» **Given data**

^^^^^^^^^^^^^^^^

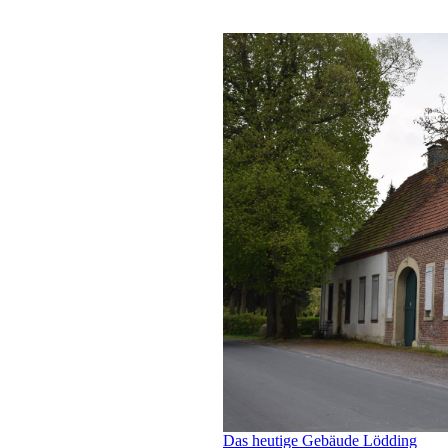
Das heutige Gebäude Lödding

^^^^^^^^^^^^^^^^

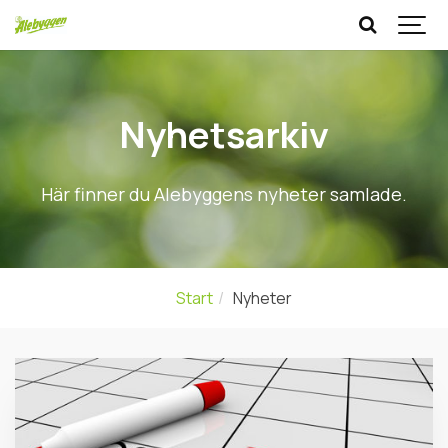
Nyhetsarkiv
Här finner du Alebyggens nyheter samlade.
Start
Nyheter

^^^^^^^^^^^^^^^^

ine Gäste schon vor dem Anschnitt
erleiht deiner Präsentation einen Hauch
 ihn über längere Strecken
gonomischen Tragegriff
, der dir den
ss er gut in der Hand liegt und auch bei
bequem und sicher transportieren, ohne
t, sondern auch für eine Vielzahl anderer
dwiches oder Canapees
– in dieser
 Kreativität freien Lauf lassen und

^^^^^^^^^^^^^^^^

» **Work request**
Copy only this part of the entries above: the line with "ihn über längere Strecken", the line with "Kreativität freien Lauf lassen und", and the lines between, all exactly as written.

» **Written reply**
 ihn über längere Strecken
gonomischen Tragegriff
, der dir den
ss er gut in der Hand liegt und auch bei
bequem und sicher transportieren, ohne
t, sondern auch für eine Vielzahl anderer
dwiches oder Canapees
– in dieser
 Kreativität freien Lauf lassen und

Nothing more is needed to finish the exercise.